Step 1: The minimum value of π(A) and π(B) must be the same. Let this common minimum be k. For k to be the minimum of both π(A) and π(B), k must be the image of some element x in A ∩ B, because only elements in the intersection can be the smallest in both sets.
Step 2: For a fixed element x in A ∩ B, the condition that π(x) is the minimum of π(A ∪ B) is necessary and sufficient for min(π(A)) = min(π(B)) = π(x). This is because if π(x) is the smallest in π(A ∪ B), it will be the smallest in both π(A) and π(B).

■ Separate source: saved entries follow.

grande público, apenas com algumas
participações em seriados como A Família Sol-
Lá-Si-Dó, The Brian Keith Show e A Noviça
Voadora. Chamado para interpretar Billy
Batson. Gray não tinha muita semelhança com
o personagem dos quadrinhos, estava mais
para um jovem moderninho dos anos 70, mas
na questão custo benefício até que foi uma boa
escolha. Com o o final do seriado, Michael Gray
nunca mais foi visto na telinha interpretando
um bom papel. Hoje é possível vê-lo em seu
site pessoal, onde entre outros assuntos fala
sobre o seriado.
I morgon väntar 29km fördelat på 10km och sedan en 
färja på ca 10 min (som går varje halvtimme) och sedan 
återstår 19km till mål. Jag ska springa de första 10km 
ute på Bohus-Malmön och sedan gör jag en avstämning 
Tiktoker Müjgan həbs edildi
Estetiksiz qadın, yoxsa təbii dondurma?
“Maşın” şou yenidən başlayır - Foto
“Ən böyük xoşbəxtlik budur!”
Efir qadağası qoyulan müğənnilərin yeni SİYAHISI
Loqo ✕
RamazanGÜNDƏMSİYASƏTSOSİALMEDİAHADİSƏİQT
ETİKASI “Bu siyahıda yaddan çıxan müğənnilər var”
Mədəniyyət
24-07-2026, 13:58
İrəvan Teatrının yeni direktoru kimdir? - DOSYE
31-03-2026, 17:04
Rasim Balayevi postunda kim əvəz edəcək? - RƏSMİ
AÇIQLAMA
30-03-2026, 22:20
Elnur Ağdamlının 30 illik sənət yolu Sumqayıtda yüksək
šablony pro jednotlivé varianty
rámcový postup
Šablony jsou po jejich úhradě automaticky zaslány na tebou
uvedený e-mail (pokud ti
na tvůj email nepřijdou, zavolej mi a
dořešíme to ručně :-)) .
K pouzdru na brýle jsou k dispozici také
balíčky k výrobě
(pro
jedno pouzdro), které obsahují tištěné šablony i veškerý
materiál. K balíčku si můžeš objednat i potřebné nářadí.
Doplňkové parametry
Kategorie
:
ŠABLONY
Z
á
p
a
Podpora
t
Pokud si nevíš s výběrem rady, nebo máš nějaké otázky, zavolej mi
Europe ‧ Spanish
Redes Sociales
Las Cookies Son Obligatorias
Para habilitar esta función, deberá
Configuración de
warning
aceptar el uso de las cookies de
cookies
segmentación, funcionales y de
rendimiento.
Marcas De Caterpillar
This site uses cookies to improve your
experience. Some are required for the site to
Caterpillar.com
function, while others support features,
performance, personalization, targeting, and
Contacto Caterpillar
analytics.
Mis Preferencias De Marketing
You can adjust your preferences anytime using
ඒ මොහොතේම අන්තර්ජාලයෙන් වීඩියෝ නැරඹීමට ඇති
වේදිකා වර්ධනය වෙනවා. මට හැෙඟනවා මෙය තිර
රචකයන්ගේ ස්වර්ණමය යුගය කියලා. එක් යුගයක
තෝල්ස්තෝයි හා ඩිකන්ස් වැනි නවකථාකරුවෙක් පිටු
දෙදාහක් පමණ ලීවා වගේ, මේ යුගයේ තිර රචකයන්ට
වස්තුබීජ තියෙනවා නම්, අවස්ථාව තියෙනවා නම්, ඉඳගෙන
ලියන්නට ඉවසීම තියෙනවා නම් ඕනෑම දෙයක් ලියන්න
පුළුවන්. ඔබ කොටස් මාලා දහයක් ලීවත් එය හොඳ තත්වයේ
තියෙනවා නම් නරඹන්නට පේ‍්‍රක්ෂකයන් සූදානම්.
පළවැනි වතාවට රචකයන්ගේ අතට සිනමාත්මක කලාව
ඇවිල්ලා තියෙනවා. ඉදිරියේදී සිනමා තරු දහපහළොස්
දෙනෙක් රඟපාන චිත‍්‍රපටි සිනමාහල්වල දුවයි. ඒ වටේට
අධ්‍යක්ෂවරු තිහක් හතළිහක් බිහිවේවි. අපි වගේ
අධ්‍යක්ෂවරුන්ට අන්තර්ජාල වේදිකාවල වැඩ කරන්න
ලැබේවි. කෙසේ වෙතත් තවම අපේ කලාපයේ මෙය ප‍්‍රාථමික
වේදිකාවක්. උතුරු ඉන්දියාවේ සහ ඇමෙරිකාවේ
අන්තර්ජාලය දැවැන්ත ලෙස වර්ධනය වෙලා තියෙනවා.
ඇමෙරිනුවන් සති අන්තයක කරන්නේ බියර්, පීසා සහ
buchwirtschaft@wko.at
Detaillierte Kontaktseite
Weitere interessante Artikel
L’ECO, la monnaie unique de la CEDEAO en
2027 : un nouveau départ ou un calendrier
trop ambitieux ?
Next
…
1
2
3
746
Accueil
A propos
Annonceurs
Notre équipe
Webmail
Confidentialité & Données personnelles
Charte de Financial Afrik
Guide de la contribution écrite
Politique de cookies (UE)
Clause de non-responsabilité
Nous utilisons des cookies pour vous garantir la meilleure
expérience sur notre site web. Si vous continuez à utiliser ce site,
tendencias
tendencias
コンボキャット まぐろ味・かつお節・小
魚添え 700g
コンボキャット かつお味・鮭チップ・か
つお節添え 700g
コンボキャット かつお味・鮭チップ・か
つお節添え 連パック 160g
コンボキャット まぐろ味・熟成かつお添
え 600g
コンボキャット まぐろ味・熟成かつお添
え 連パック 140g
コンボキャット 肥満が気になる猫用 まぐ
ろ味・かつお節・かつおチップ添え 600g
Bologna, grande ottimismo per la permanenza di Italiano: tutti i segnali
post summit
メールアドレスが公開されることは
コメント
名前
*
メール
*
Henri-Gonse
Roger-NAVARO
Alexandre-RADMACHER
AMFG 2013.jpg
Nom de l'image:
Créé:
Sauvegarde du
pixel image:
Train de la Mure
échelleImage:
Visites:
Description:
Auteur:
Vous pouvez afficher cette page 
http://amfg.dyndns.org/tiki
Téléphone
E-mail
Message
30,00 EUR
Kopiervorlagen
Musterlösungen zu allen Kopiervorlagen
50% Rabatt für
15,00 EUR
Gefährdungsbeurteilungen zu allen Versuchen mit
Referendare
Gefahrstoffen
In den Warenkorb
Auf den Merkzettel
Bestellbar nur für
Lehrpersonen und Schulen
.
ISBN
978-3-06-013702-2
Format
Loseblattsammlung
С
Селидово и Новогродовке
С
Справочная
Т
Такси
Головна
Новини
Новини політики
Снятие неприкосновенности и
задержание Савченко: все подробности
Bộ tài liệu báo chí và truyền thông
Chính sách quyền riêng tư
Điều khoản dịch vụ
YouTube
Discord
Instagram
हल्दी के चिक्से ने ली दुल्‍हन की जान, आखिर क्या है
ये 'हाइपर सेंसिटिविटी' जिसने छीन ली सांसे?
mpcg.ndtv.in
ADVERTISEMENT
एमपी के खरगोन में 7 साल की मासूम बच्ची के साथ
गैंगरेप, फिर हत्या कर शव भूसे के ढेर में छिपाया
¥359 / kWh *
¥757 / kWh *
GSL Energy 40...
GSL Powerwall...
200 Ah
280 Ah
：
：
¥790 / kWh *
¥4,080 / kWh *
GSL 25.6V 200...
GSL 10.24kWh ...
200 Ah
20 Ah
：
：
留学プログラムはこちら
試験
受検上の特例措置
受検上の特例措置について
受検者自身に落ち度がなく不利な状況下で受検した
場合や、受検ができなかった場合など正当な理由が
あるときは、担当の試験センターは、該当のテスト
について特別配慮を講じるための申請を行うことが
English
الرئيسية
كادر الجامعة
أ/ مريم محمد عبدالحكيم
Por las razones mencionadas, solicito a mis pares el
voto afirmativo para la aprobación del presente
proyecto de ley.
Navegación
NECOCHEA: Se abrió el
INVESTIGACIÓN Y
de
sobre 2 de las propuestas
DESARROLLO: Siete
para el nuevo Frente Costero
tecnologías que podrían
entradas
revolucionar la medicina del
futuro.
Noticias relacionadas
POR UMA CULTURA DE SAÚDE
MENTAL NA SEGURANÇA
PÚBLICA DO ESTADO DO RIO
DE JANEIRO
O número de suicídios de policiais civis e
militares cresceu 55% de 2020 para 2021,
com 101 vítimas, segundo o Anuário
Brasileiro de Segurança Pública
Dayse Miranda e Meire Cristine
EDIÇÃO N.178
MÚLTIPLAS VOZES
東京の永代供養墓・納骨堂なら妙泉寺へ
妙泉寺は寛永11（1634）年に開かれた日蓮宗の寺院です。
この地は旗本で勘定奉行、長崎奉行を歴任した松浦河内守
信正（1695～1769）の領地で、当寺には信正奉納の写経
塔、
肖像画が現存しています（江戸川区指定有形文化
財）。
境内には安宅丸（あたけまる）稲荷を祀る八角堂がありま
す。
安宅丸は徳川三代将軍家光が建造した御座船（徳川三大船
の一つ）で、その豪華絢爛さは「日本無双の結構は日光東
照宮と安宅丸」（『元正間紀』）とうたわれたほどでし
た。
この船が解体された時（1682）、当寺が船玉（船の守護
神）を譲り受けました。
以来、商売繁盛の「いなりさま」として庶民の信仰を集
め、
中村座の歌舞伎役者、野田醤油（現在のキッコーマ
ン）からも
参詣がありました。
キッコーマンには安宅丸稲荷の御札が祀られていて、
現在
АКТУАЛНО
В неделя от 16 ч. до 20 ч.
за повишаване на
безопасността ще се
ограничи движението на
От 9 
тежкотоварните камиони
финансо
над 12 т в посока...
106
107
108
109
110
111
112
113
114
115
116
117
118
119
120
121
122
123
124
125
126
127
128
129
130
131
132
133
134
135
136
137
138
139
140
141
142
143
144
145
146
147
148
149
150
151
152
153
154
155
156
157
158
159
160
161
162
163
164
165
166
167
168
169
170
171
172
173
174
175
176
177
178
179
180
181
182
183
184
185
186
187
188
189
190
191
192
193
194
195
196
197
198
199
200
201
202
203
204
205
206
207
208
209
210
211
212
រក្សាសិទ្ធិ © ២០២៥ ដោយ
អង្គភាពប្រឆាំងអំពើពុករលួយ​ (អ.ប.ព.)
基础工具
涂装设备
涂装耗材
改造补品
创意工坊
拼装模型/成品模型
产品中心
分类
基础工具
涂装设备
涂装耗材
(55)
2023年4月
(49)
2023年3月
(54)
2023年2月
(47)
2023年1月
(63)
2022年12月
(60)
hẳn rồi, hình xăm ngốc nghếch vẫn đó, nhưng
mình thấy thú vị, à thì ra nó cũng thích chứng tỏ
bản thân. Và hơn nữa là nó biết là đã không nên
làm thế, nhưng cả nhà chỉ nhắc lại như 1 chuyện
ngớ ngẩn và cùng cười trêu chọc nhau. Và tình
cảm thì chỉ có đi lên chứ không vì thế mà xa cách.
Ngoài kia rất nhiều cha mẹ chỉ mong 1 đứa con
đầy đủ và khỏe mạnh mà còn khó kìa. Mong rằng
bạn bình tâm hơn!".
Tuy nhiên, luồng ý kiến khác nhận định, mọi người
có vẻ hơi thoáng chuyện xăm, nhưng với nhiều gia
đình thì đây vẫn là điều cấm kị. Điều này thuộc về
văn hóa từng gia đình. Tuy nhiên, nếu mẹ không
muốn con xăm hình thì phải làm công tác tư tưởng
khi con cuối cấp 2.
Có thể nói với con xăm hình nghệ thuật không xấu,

Step 3: The number of permutations where a specific element y in A ∪ B is the smallest in π(A ∪ B) is n! / |A ∪ B|. This is because, among the |A ∪ B| elements in π(A ∪ B), each is equally likely to be the smallest, and there are n! total permutations.
Step 4: For each x in A ∩ B, the number of permutations where π(x) is the smallest in π(A ∪ B) is n! / |A ∪ B|. Since there are |A ∩ B| such elements, the total number of permutations satisfying the condition is |A ∩ B| * n! / |A ∪ B|.
Therefore, the number of permutations π such that min(π(A)) = min(π(B)) is |A ∩ B| * n! / |A ∪ B|.